■ **What to do**
Below are records; report how many of their lines contain the word "Tour", giving only the number.

■ **Information supplied**
=== Begin Enclosure ===
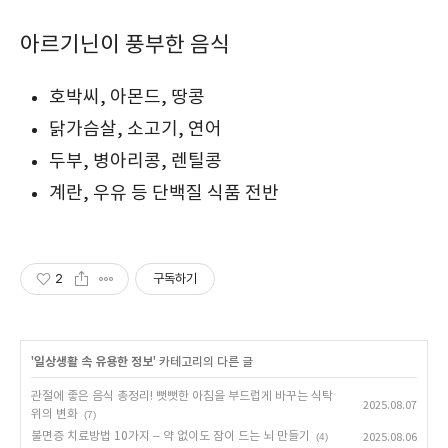
아르기닌이 풍부한 음식
호박씨, 아몬드, 땅콩
닭가슴살, 소고기, 연어
두부, 병아리콩, 렌틸콩
계란, 우유 등 단백질 식품 전반
2
구독하기
'
일상생활 속 유용한 정보
' 카테고리의 다른 글
관절에 좋은 음식 총정리! 뻣뻣한 아침을 부드럽게 바꾸는 식탁
2025.08.07
위의 변화
(7)
불면증 치료방법 10가지 – 약 없이도 잠이 드는 뇌 만들기
(4)
2025.08.06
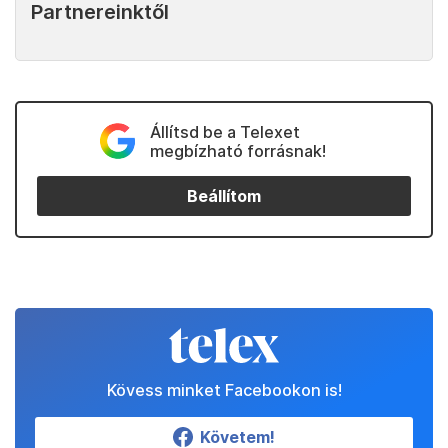
Partnereinktől
Állítsd be a Telexet
megbízható forrásnak!
Beállítom
Kövess minket Facebookon is!
Követem!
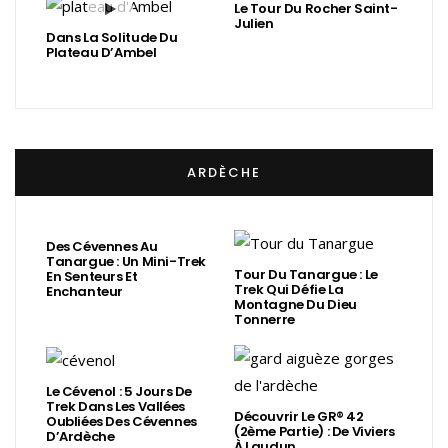
Le Tour Du Rocher Saint-
Julien
Dans La Solitude Du
Plateau D’Ambel
ARDÈCHE
Des Cévennes Au
Tanargue : Un Mini-Trek
Tour Du Tanargue : Le
En Senteurs Et
Trek Qui Défie La
Enchanteur
Montagne Du Dieu
Tonnerre
Le Cévenol : 5 Jours De
Trek Dans Les Vallées
Découvrir Le GR® 42
Oubliées Des Cévennes
(2ème Partie) : De Viviers
D’Ardèche
À Laudun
=== End Enclosure ===
■ **Response for this exercise**
2